The yellow butterfly is also rich in symbolism in the Bible. Yellow butterflies are representative of happiness, new beginnings, hope, and enlightenment. Fascinatingly, these insects complete a transformative process from caterpillar and cocoon to their new beginning as butterflies. In fact, this metamorphosis is similar to the journey of Christ from birth to death and resurrection, and symbolic of personal growth and spiritual transformation.
Red: symbolizing blood and atonement
Red is primarily used to symbolize humanity, sin, and atonement throughout the Bible. Interestingly, the Hebrew word for red is “oudem”, which translates to “red clay”. You’ll also notice “oudem” isn’t a far cry from Adam — the first human being created by God from the dust of the ground.
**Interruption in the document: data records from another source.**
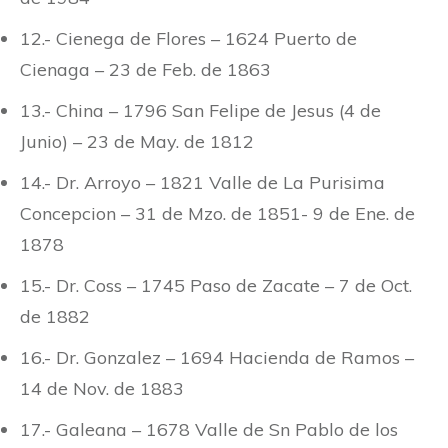
12.- Cienega de Flores – 1624 Puerto de
Cienaga – 23 de Feb. de 1863
13.- China – 1796 San Felipe de Jesus (4 de
Junio) – 23 de May. de 1812
14.- Dr. Arroyo – 1821 Valle de La Purisima
Concepcion – 31 de Mzo. de 1851- 9 de Ene. de
1878
15.- Dr. Coss – 1745 Paso de Zacate – 7 de Oct.
de 1882
16.- Dr. Gonzalez – 1694 Hacienda de Ramos –
14 de Nov. de 1883
17.- Galeana – 1678 Valle de Sn Pablo de los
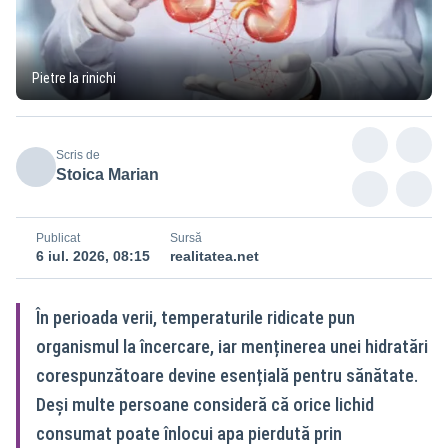
Pietre la rinichi
Scris de
Stoica Marian
Publicat
Sursă
6 iul. 2026, 08:15
realitatea.net
În perioada verii, temperaturile ridicate pun
organismul la încercare, iar menținerea unei hidratări
corespunzătoare devine esențială pentru sănătate.
Deși multe persoane consideră că orice lichid
consumat poate înlocui apa pierdută prin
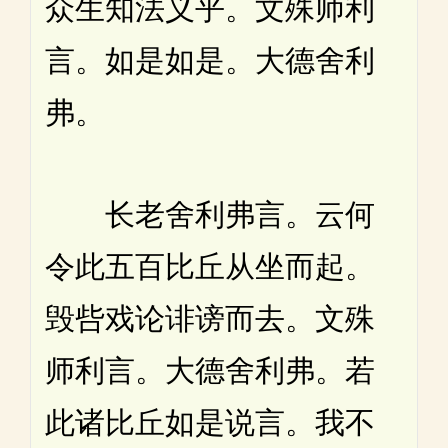
众生知法义乎。文殊师利
言。如是如是。大德舍利
弗。
长老舍利弗言。云何
令此五百比丘从坐而起。
毁呰戏论诽谤而去。文殊
师利言。大德舍利弗。若
此诸比丘如是说言。我不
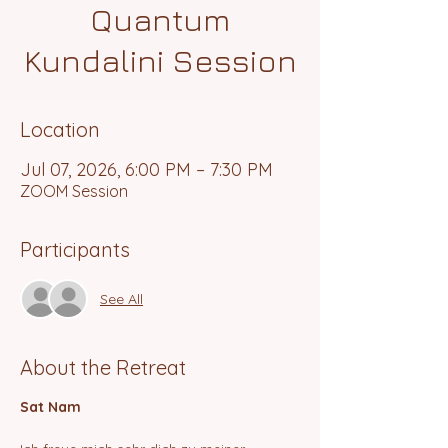
Quantum
Kundalini Session
Location
Jul 07, 2026, 6:00 PM – 7:30 PM
ZOOM Session
Participants
See All
About the Retreat
Sat Nam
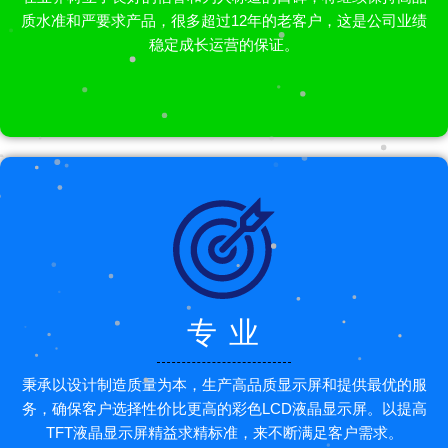
质水准和严要求产品，很多超过12年的老客户，这是公司业绩
稳定成长运营的保证。
专 业
秉承以设计制造质量为本，生产高品质显示屏和提供最优的服
务，确保客户选择性价比更高的彩色LCD液晶显示屏。以提高
TFT液晶显示屏精益求精标准，来不断满足客户需求。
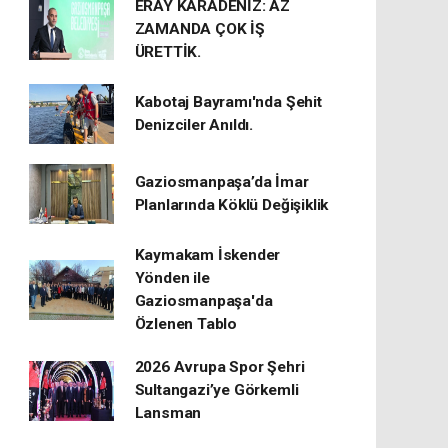
ERAY KARADENİZ: AZ
ZAMANDA ÇOK İŞ
ÜRETTİK.
Kabotaj Bayramı'nda Şehit
Denizciler Anıldı.
Gaziosmanpaşa’da İmar
Planlarında Köklü Değişiklik
Kaymakam İskender
Yönden ile
Gaziosmanpaşa'da
Özlenen Tablo
2026 Avrupa Spor Şehri
Sultangazi’ye Görkemli
Lansman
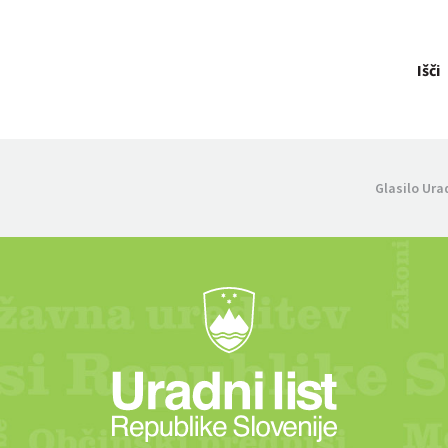
Išči
Glasilo Ura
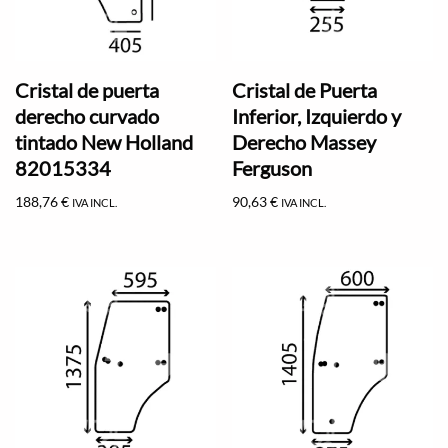
Cristal de puerta
Cristal de Puerta
derecho curvado
Inferior, Izquierdo y
tintado New Holland
Derecho Massey
82015334
Ferguson
188,76
€
90,63
€
IVA INCL.
IVA INCL.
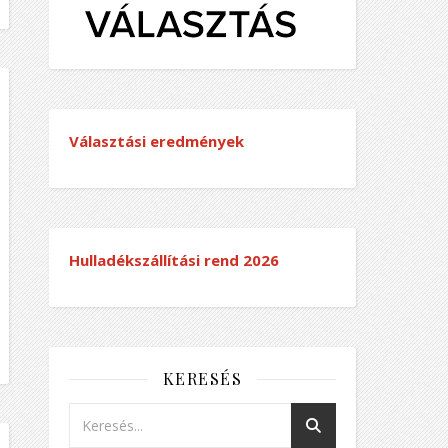
Választási eredmények
Hulladékszállítási rend
2026
KERESÉS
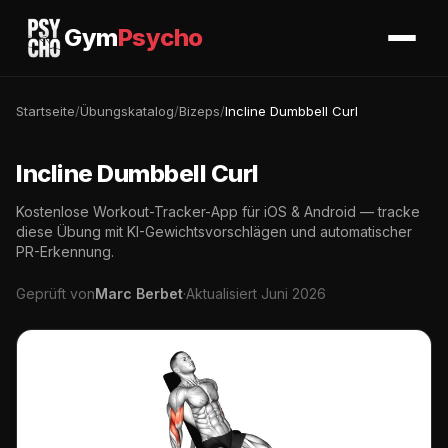
Gym
Psycho
Startseite
/
Übungskatalog
/
Bizeps
/
Incline Dumbbell Curl
Incline Dumbbell Curl
Kostenlose Workout-Tracker-App für iOS & Android — tracke
diese Übung mit KI-Gewichtsvorschlägen und automatischer
PR-Erkennung.
Geprüft von
Marc Berbet
·
Aktualisiert Juni 2026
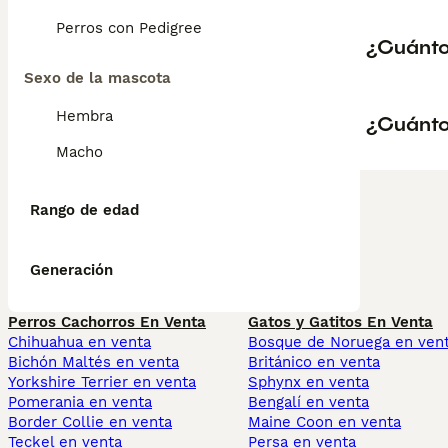
Perros con Pedigree
¿Cuánto
Sexo de la mascota
Hembra
¿Cuántos
Macho
Rango de edad
Generación
Perros Cachorros En Venta
Gatos y Gatitos En Venta
Chihuahua en venta
Bosque de Noruega en ven
Bichón Maltés en venta
Británico en venta
Yorkshire Terrier en venta
Sphynx en venta
Pomerania en venta
Bengalí en venta
Border Collie en venta
Maine Coon en venta
Teckel en venta
Persa en venta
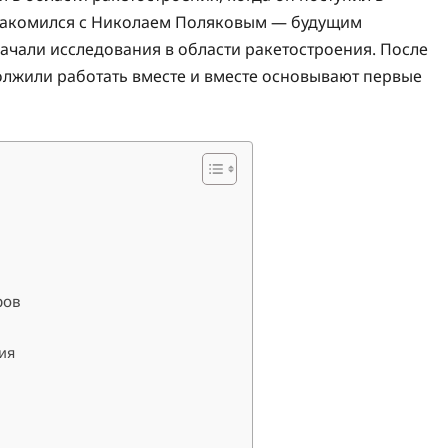
знакомился с Николаем Поляковым — будущим
ачали исследования в области ракетостроения. После
лжили работать вместе и вместе основывают первые
ров
ия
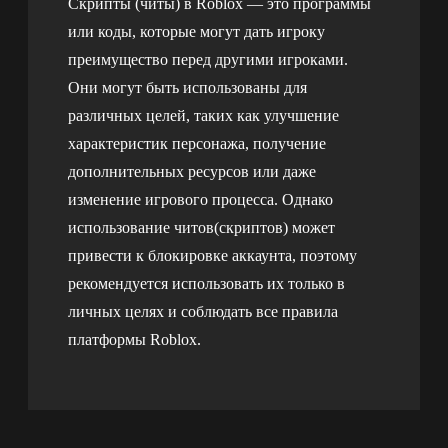
Скрипты (читы) в Roblox — это программы
или коды, которые могут дать игроку
преимущество перед другими игроками.
Они могут быть использованы для
различных целей, таких как улучшение
характеристик персонажа, получение
дополнительных ресурсов или даже
изменение игрового процесса. Однако
использование читов(скриптов) может
привести к блокировке аккаунта, поэтому
рекомендуется использовать их только в
личных целях и соблюдать все правила
платформы Roblox.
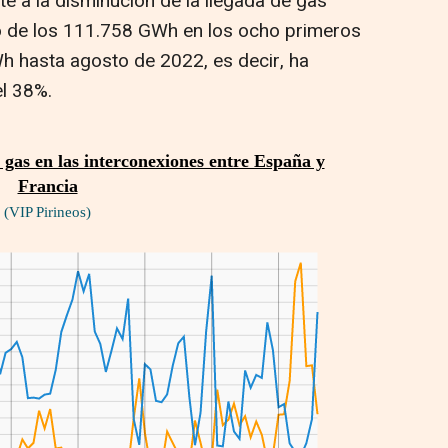
e a la disminución de la llegada de gas
ó de los 111.758 GWh en los ocho primeros
 hasta agosto de 2022, es decir, ha
l 38%.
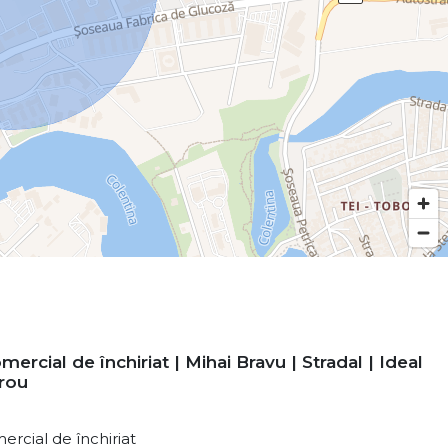
mercial de închiriat | Mihai Bravu | Stradal | Ideal
irou
ercial de închiriat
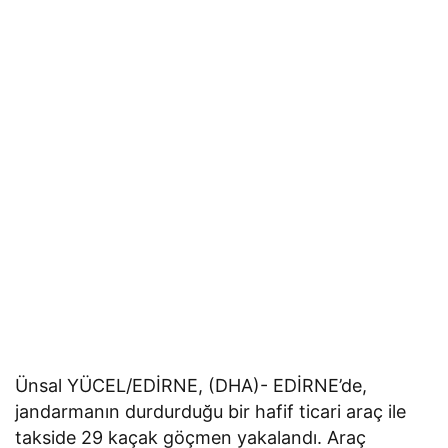
Ünsal YÜCEL/EDİRNE, (DHA)- EDİRNE’de,
jandarmanın durdurduğu bir hafif ticari araç ile
takside 29 kaçak göçmen yakalandı. Araç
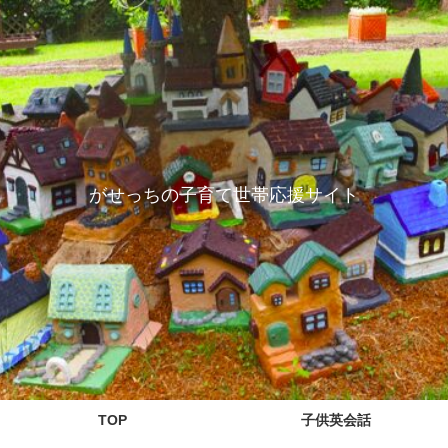
がせっちの子育て世帯応援サイト
TOP
子供英会話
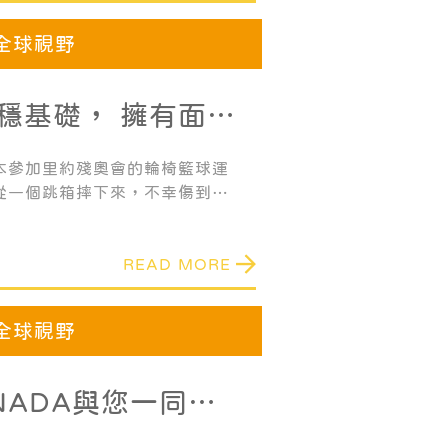
全球視野
穩基礎， 擁有面對
的自信！
本參加里約殘奧會的輪椅籃球運
從一個跳箱摔下來，不幸傷到了
為伍，但他並沒有因此怨天尤
的時候，他開始接觸輪椅籃球這
READ MORE
中。
全球視野
ANADA與您一同教
子管理時間觀念的七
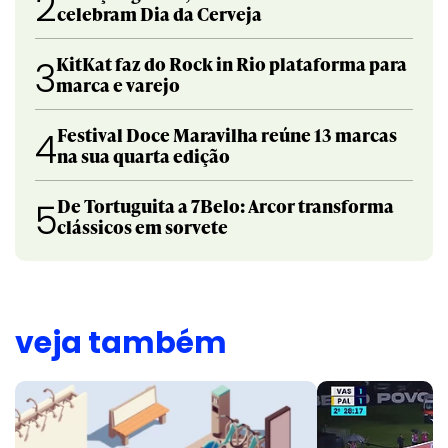
2
celebram Dia da Cerveja
KitKat faz do Rock in Rio plataforma para
3
marca e varejo
Festival Doce Maravilha reúne 13 marcas
4
na sua quarta edição
De Tortuguita a 7Belo: Arcor transforma
5
clássicos em sorvete
veja também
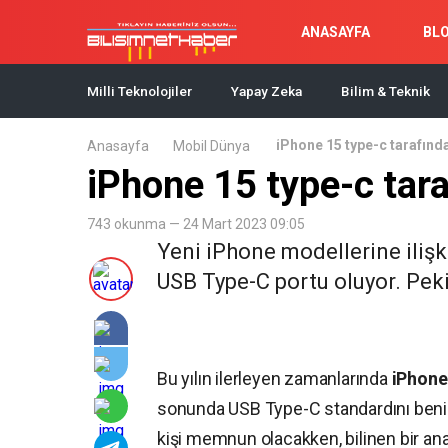
ANASAYFA
BL
Milli Teknolojiler
Yapay Zeka
Bilim & Teknik
iPhone 15 type-c tarafında
Anasayfa
Mobil Dünya
iPhone 15 type-c tara
743 okunma — 24 Mart 2023 09:05
Yeni iPhone modellerine iliş
USB Type-C portu oluyor. Peki
Bu yılın ilerleyen zamanlarında
iPhone 
sonunda USB Type-C standardını benim
kişi memnun olacakken, bilinen bir ana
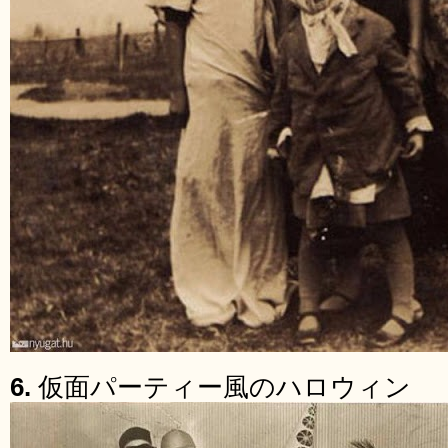
6.
仮面パーティー風のハロウィン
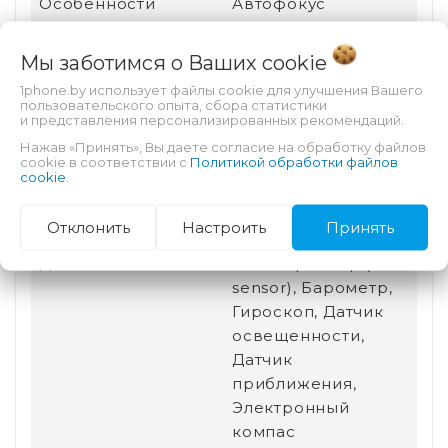
Особенности
Автофокус
тыловой камеры
Мы заботимся о Ваших
cookie
Назначение
Для видео, Для игр,
1phone.by использует файлы cookie для улучшения Вашего
Для работы
пользовательского опыта, сбора статистики
и представления персонализированных рекомендаций.
Разъем для док-
Есть
Нажав «Принять», Вы даете согласие на обработку файлов
станции
cookie в соответствии с
Политикой обработки файлов
cookie
.
Беспроводная
Bluetooth, Wi-Fi
связь
Отклонить
Настроить
Принять
Датчики
Акселерометр (G-
sensor), Барометр,
Гироскоп, Датчик
освещенности,
Датчик
приближения,
Электронный
компас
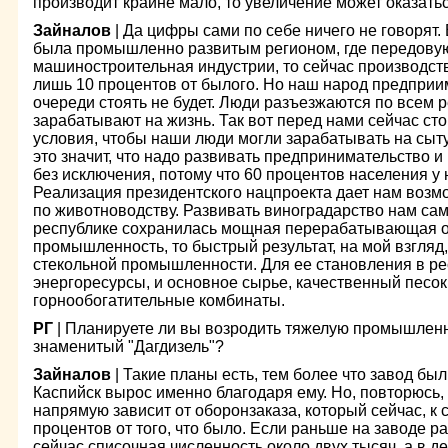
производит крайне мало, то увеличение может оказать
Зайналов
| Да цифры сами по себе ничего не говорят.
была промышленно развитым регионом, где передовую
машиностроительная индустрии, то сейчас производств
лишь 10 процентов от былого. Но наш народ предприим
очереди стоять не будет. Люди разъезжаются по всем 
зарабатывают на жизнь. Так вот перед нами сейчас сто
условия, чтобы наши люди могли зарабатывать на сыту
это значит, что надо развивать предпринимательство и
без исключения, потому что 60 процентов населения у н
Реализация президентского нацпроекта дает нам возм
по животноводству. Развивать виноградарство нам сам 
республике сохранилась мощная перерабатывающая от
промышленность, то быстрый результат, на мой взгляд
стекольной промышленности. Для ее становления в ре
энергоресурсы, и основное сырье, качественный песок
горнообогатительные комбинаты.
РГ
| Планируете ли вы возродить тяжелую промышленно
знаменитый "Дагдизель"?
Зайналов
| Такие планы есть, тем более что завод б
Каспийск вырос именно благодаря ему. Но, повторюсь,
напрямую зависит от оборонзаказа, который сейчас, к 
процентов от того, что было. Если раньше на заводе ра
сейчас списочная численность около двух тысяч, а в д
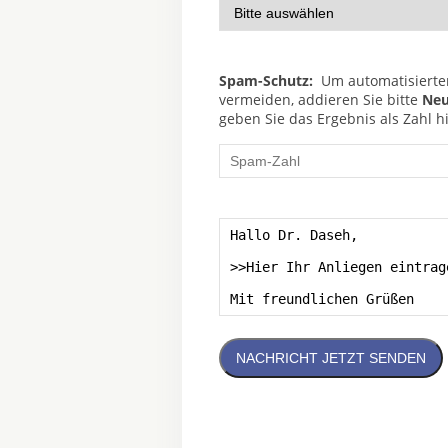
Spam-Schutz:
Um automatisierte
vermeiden, addieren Sie bitte
Ne
geben Sie das Ergebnis als Zahl hi
NACHRICHT JETZT SENDEN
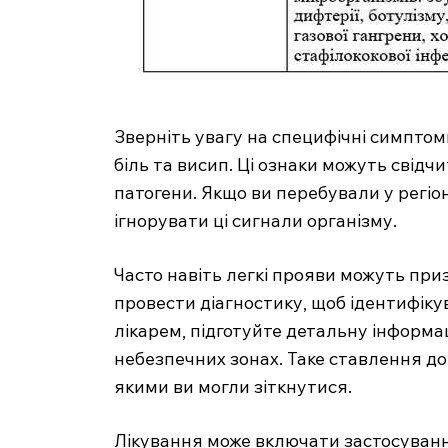
Зверніть увагу на специфічні симптом
біль та висип. Ці ознаки можуть свідчи
патогени. Якщо ви перебували у регіо
ігнорувати ці сигнали організму.
Часто навіть легкі прояви можуть при
MedTerms
провести діагностику, щоб ідентифіку
професійний
лікарем, підготуйте детальну інформа
порт
небезпечних зонах. Таке ставлення до
якими ви могли зіткнутися.
Лікування може включати застосуванн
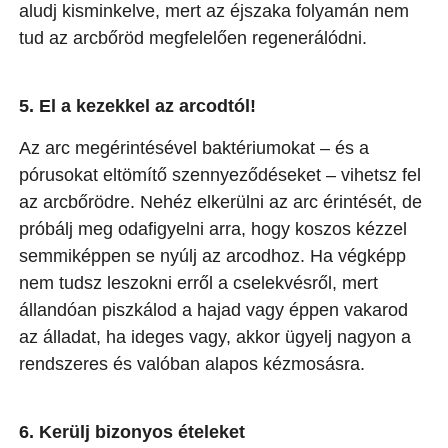
aludj kisminkelve, mert az éjszaka folyamán nem
tud az arcbőröd megfelelően regenerálódni.
5. El a kezekkel az arcodtól!
Az arc megérintésével baktériumokat – és a
pórusokat eltömítő szennyeződéseket – vihetsz fel
az arcbőrödre. Nehéz elkerülni az arc érintését, de
próbálj meg odafigyelni arra, hogy koszos kézzel
semmiképpen se nyúlj az arcodhoz. Ha végképp
nem tudsz leszokni erről a cselekvésről, mert
állandóan piszkálod a hajad vagy éppen vakarod
az álladat, ha ideges vagy, akkor ügyelj nagyon a
rendszeres és valóban alapos kézmosásra.
6. Kerülj bizonyos ételeket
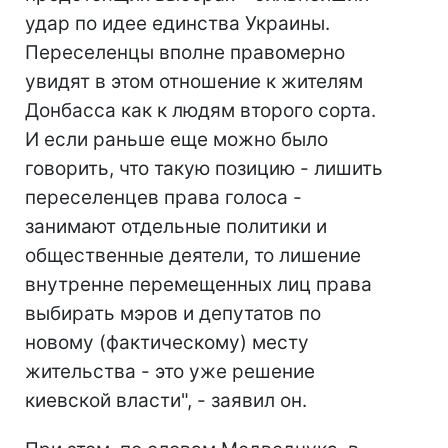
удар по идее единства Украины.
Переселенцы вполне правомерно
увидят в этом отношение к жителям
Донбасса как к людям второго сорта.
И если раньше еще можно было
говорить, что такую позицию - лишить
переселенцев права голоса -
занимают отдельные политики и
общественные деятели, то лишение
внутренне перемещенных лиц права
выбирать мэров и депутатов по
новому (фактическому) месту
жительства - это уже решение
киевской власти", - заявил он.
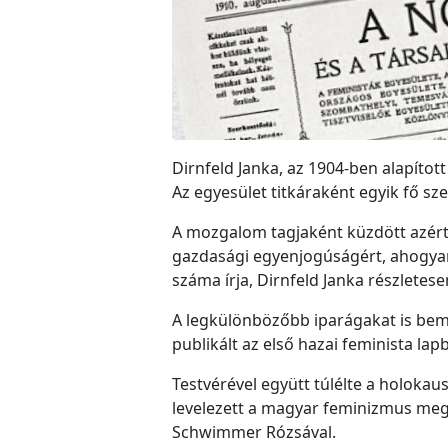
Dirnfeld Janka, az 1904-ben alapítot
Az egyesület titkáraként egyik fő s
A mozgalom tagjaként küzdött azért, 
gazdasági egyenjogúságért, ahogyan 
száma írja, Dirnfeld Janka részlete
A legkülönbözőbb iparágakat is bem
publikált az első hazai feminista la
Testvérével együtt túlélte a holokau
levelezett a magyar feminizmus megal
Schwimmer Rózsával.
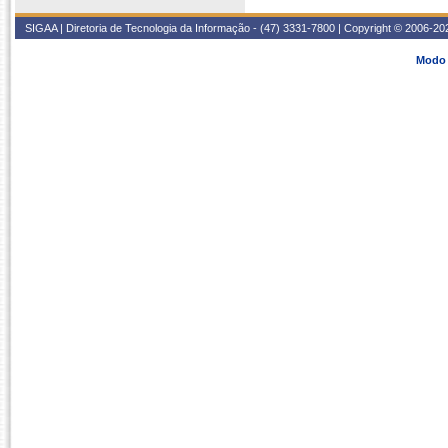
SIGAA | Diretoria de Tecnologia da Informação - (47) 3331-7800 | Copyright © 2006-2026
Modo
Esau also derives from “oudem” — one of Isaac’s sons described as red and hairy. “Oudem” is therefore the root of “mankind”. Yet, most obviously, red is the color of blood. In the New Testament, for example, blood imagery is featured heavily throughout Jesus’ sacrifice. In the Old Testament, atonement for sin is achieved through animal blood sacrifice (as in Leviticus 17:11). In Exodus 12:1-13, the Israelites also sacrificed a sacred Passover lamb to escape the Angel of Death. After killing the lamb, they applied its blood to the doorposts of their homes, therefore absolving their sins and escaping death.
The symbolism of primary colors in the Bible is rich and illuminating. By familiarizing yourself with color symbolism, you’ll be able to better interpret the imagery used in prophecy and understand Scripture in greater depth.